The end of the world came one morning via phone notification when Jon Keller was having his breakfast at a hotel in Switzerland where he had been attending a convention for historians. The first few minutes, the first few hours after the first nuclear attacks destroyed cities all around the world remain a mystery to Jon, he can’t quite remember beyond his crumbling fear and despair.

Now, a coupe of days later, things are starting to settle down (are they?) and Jon is keeping notes, a diary of sorts. He is worried. He doesn’t know if his wife and kids are safe and well back in the US. He doesn’t know if anyone is coming to rescue them in the remote hotel. The first 50 days get rougher and rougher–people leave. People commit suicide. It’s getting colder and darker and it doesn’t rain anymore. Communications are all but dead.  The 20 who are still at the hotel have no idea what’s out there.

On day 50, Jon starts a more structured narrative chronicle–he is after all, the last surviving historian. And they could be the last humans on Earth.

Day 50 is also when they find the body of a girl (no older than 10) inside one of the water tanks. Who was she? Who killed her? Was it one of them?

Jon grows increasingly obsessed with figuring out those questions to bring justice to the murdered girl, just as tensions mount inside the hotel with the group becoming more and more fractured in the face of their new isolated reality.

I love high-concept books and The Last by Hanna Jameson promised to be just that: a post-apocalyptic book AND a murder mystery with an unreliable narrator all rolled into one. Sadly, it was nowhere near as good as I was hoping it would be. There are a couple of reasons for this.

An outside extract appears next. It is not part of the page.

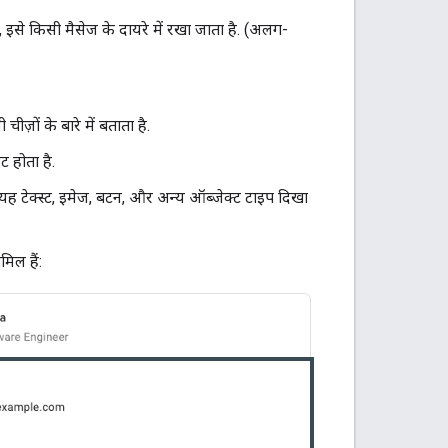
 इसे किसी मैसेज के दायरे में रखा जाता है. (अलग-
ों के बारे में बताता है.
 होता है.
 यह टेक्स्ट, इमेज, बटन, और अन्य ऑब्जेक्ट टाइप दिखा
िल हैं:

First of all, although I am not a huge stickler for logic and verisimilitude when it comes to post-apocalyptic scenarios (I mean, humans will be humans), it was very frustrating to read about a group of survivors (some with experience in management and leadership) trapped inside hotel with over 1,000 room who at the two-month mark had still not gone through all rooms to find possible supplies (considering the size of the hotel and the aforementioned lack of searching, it is also possible that some of the rooms still had bodies in them? Or other people hiding?). Jon’s record keeping as a historian sounds very hodgepodge too and his attempts at oral history, very amateurish. The juicier bits of the plot also go without much teeth: how about the concept of justice itself as society collapses? How does that work?

It doesn’t help that most of the characters Jon is writing about remain a mystery and they are not very fleshed out. There are interesting-sounding people there including Tomi, the other American in the group, a young woman who is a sociologist (also keeping her own diaries) and a libertarian (!). This is probably due to the unreliability of Jon as both a narrator AND a historian.

His attempt at chronicling the end of the world AND to investigate the murder are truly an attempt to occupy his mind: hiding his own worries and concerns. What he doesn’t say, what he doesn’t show are as much part of the narrative. Ordinarily I would be all over this type of unreliable narrator. Unfortunately, Jon is not a very interesting narrator at all. He is a stereotypical 40 year-old white dude, who is a serial cheater with a failing marriage, who has a saviour complex and who of course, manages somehow to get the coolest woman (Tomi) around to sleep with him. She does call him out on his bullshit though. In the most illuminating part of the novel, where it becomes clear that the author is aware of the shortcomings of her choice of narrator, Tomi says to Jon:

“Men always think they’re being objective and that everyone else has some kind of special interest. I’d love to read your work, to see how hard you’re trying to convince your future readers you’re a swell guy.”

This awareness feels very short-lived and it doesn’t actually have lasting effects in the narrative in any way – there is no subversion, no further questioning. Jon remains the hero we are supposed to root for, feel for and I just… didn’t.

Rating: 5 Meh

6 Comments

  • Book Review: THE LAST by Hanna Jameson – Headlines
    February 21, 2019 at 11:58 am

    […] post Book Review: THE LAST by Hanna Jameson appeared first on The Book […]

  • HIPAA compliant
    February 22, 2019 at 11:59 pm

    Hmmm. Great job man, You made it very well. I like to learn all day… and your points are really impressive and inspiration for everyone..

  • Raney Simmon
    February 23, 2019 at 7:19 pm

    I’m sorry this book didn’t live up to your expectations. Sounds like an interesting enough read, but not sure if I want to really read it after reading your review about it.

  • Katie @ Doing Dewey
    February 24, 2019 at 6:04 pm

    I have very little patience for people being illogical, even in pretty strained circumstances, so I think I’d find this story at least as frustrating as you did. Thanks for the review!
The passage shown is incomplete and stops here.